---- INPUT DATA

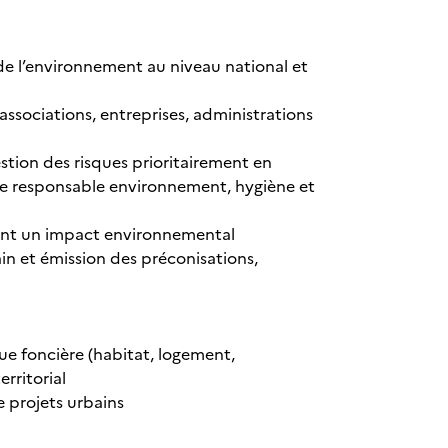
t de l’environnement au niveau national et
, associations, entreprises, administrations
stion des risques prioritairement en
e responsable environnement, hygiène et
s ont un impact environnemental
ain et émission des préconisations,
que foncière (habitat, logement,
rritorial
e projets urbains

--------

■ **PROBLEM REQUIREMENTS**: Reproduce every line above exactly, pictures excluded.

■ **FINISHED EXERCISE**:
t de l’environnement au niveau national et
, associations, entreprises, administrations
stion des risques prioritairement en
e responsable environnement, hygiène et
s ont un impact environnemental
ain et émission des préconisations,
que foncière (habitat, logement,
rritorial
e projets urbains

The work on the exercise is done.